110,000 litres (70 barrels) of crude oil spilled from a storage tank at the Sumas Mountain facility
Hobeshield assured me that Kinder Morgan’s “safety record speaks for itself,” boasting over 60 years as a leader in energy transportation and a sophisticated safety approach.
“The Company uses a multi-layered approach to pipeline safety that includes comprehensive damage prevention, pipeline integrity management and emergency response programs,” she told me.

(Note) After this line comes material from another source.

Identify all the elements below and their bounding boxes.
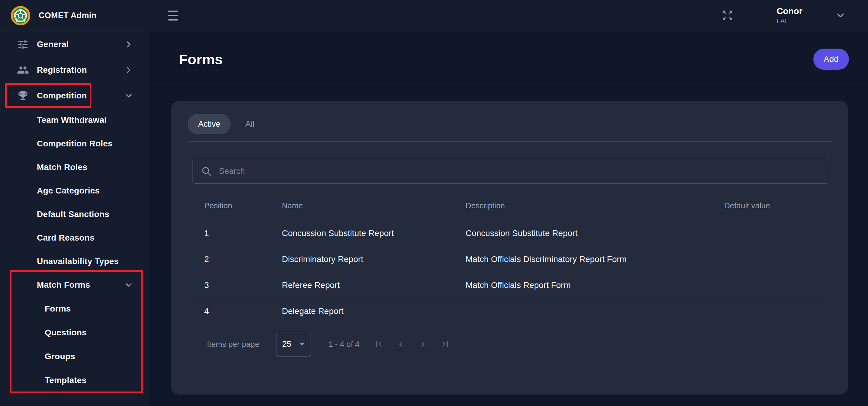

Moreover, she ensured that “Kinder Morgan has effective spill response established through its own preparedness, and through its coordination with other emergency response agencies in the area – and in particular with its contracted responder, the Western Canada Marine Response Corporation.” She also suggested that combined with “the Government’s additional commitment and funding to marine safety,” they would be able to maintain these areas safe.
In the case of a spill on land, she said, “Kinder Morgan would take the responsibility for responding and clean-up,” holding responsible the “party found liable who would then be required to pay for damages.” If it happened on water, a similar liability-clause would be in place, and “the carrier of the product would be responsible for clean-up.”
In regards to the spill earlier this year in January in Abbotsford, B.C., where 110,000 litres (70 barrels) of crude oil spilled from a storage tank at the Sumas Mountain facility, Hobeshield assured me that the spill “was fully contained on [their] property.” She also declared that “the containment worked exactly as designed and all of the oil was recovered on the same day as the release,” avoiding therefore any injuries or threat to the public, and that precautions have been taken to avoid future similar scenarios. These include “an enhanced early notification system that will send automated calls should there be need, odour and air quality monitoring, as well as enhanced early detection” through the use of in-line inspection tools such as “smart pigs,” among others, that monitor the inside of the pipelines and report irregularities.
She also mentioned that “for almost 60 years, the 1150 km existing Trans Mountain Pipeline system has been operating safely…” However, oil products only began running through the pipeline after 2005, when Kinder Morgan bought Terasen Gas Inc.
In fact, since 2005 multiple red flags have been raised in regards to their safety record.
Reports by multiple publications cite a bad record, including a 2012 report by Sightline’s Eric de Place which notes that over the years, accidents in North America from Kinder Morgan oil and gas pipelines have resulted in “deaths, felonies and environmental disasters.”
There is tangible proof too.
The Thunderbird, the publication at the Graduate School of Journalism at the University of B.C, reports that after a pipe was accidentally struck by a worker in Burnaby B.C. in 2007, an investigation led by the Transportation Safety Board of Canada found about 1500 barrels of oil had been “released…into the surrounding neighbourhood;” it was the same year that the company “began to ship tar sands bitumen through Burrard Inlet on crude oil tankers,” said Weyler. On May 2009, “a storage tank at Kinder Morgan’s Westridge Terminal in Burnaby leaked more than 1900 barrels of crude,” reports The Thunderbird. And again on April 2011, the pipeline leaked around 70 barrels near Chip Lake, Alberta. The latest incident in Canada is the Abbotsford one. Multiple reports of pipeline leakages and other accidents across the border are also very well documented in various publications both mainstream and alternative.
Thus, for Weyler and the members of the opposition, a spill is more a matter of ‘when’ than ‘if’, and that is simply too jeopardizing.